Each line below should be written out again exactly.
*** Provided entries Section Begins ***
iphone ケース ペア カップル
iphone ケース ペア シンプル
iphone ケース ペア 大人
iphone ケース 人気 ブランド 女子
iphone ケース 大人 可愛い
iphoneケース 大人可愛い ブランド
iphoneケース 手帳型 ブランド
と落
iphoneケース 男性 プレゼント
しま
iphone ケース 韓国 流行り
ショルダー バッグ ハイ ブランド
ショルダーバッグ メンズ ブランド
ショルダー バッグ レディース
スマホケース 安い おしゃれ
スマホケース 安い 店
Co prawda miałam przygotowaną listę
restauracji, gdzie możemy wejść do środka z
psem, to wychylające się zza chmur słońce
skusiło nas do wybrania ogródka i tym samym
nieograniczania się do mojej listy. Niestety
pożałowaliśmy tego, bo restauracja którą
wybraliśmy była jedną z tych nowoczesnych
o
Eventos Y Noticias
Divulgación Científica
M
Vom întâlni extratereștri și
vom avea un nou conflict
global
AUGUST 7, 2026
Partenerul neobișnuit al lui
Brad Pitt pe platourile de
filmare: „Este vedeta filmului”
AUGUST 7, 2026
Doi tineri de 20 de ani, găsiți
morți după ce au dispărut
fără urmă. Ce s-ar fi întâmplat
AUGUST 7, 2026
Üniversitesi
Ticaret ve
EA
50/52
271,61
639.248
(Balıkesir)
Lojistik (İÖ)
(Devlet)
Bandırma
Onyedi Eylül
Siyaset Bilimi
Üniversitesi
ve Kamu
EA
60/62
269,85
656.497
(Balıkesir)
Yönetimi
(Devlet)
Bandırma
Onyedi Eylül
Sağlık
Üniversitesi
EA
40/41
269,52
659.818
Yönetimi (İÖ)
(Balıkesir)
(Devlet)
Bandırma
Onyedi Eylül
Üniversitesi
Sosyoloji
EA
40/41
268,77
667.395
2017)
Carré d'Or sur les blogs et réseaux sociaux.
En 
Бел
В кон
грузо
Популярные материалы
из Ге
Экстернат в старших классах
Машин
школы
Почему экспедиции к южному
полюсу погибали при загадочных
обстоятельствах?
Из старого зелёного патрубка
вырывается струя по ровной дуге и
*** Provided entries Section Ends ***
» **Exercise answer**:
iphone ケース ペア カップル
iphone ケース ペア シンプル
iphone ケース ペア 大人
iphone ケース 人気 ブランド 女子
iphone ケース 大人 可愛い
iphoneケース 大人可愛い ブランド
iphoneケース 手帳型 ブランド
と落
iphoneケース 男性 プレゼント
しま
iphone ケース 韓国 流行り
ショルダー バッグ ハイ ブランド
ショルダーバッグ メンズ ブランド
ショルダー バッグ レディース
スマホケース 安い おしゃれ
スマホケース 安い 店
Co prawda miałam przygotowaną listę
restauracji, gdzie możemy wejść do środka z
psem, to wychylające się zza chmur słońce
skusiło nas do wybrania ogródka i tym samym
nieograniczania się do mojej listy. Niestety
pożałowaliśmy tego, bo restauracja którą
wybraliśmy była jedną z tych nowoczesnych
o
Eventos Y Noticias
Divulgación Científica
M
Vom întâlni extratereștri și
vom avea un nou conflict
global
AUGUST 7, 2026
Partenerul neobișnuit al lui
Brad Pitt pe platourile de
filmare: „Este vedeta filmului”
AUGUST 7, 2026
Doi tineri de 20 de ani, găsiți
morți după ce au dispărut
fără urmă. Ce s-ar fi întâmplat
AUGUST 7, 2026
Üniversitesi
Ticaret ve
EA
50/52
271,61
639.248
(Balıkesir)
Lojistik (İÖ)
(Devlet)
Bandırma
Onyedi Eylül
Siyaset Bilimi
Üniversitesi
ve Kamu
EA
60/62
269,85
656.497
(Balıkesir)
Yönetimi
(Devlet)
Bandırma
Onyedi Eylül
Sağlık
Üniversitesi
EA
40/41
269,52
659.818
Yönetimi (İÖ)
(Balıkesir)
(Devlet)
Bandırma
Onyedi Eylül
Üniversitesi
Sosyoloji
EA
40/41
268,77
667.395
2017)
Carré d'Or sur les blogs et réseaux sociaux.
En 
Бел
В кон
грузо
Популярные материалы
из Ге
Экстернат в старших классах
Машин
школы
Почему экспедиции к южному
полюсу погибали при загадочных
обстоятельствах?
Из старого зелёного патрубка
вырывается струя по ровной дуге и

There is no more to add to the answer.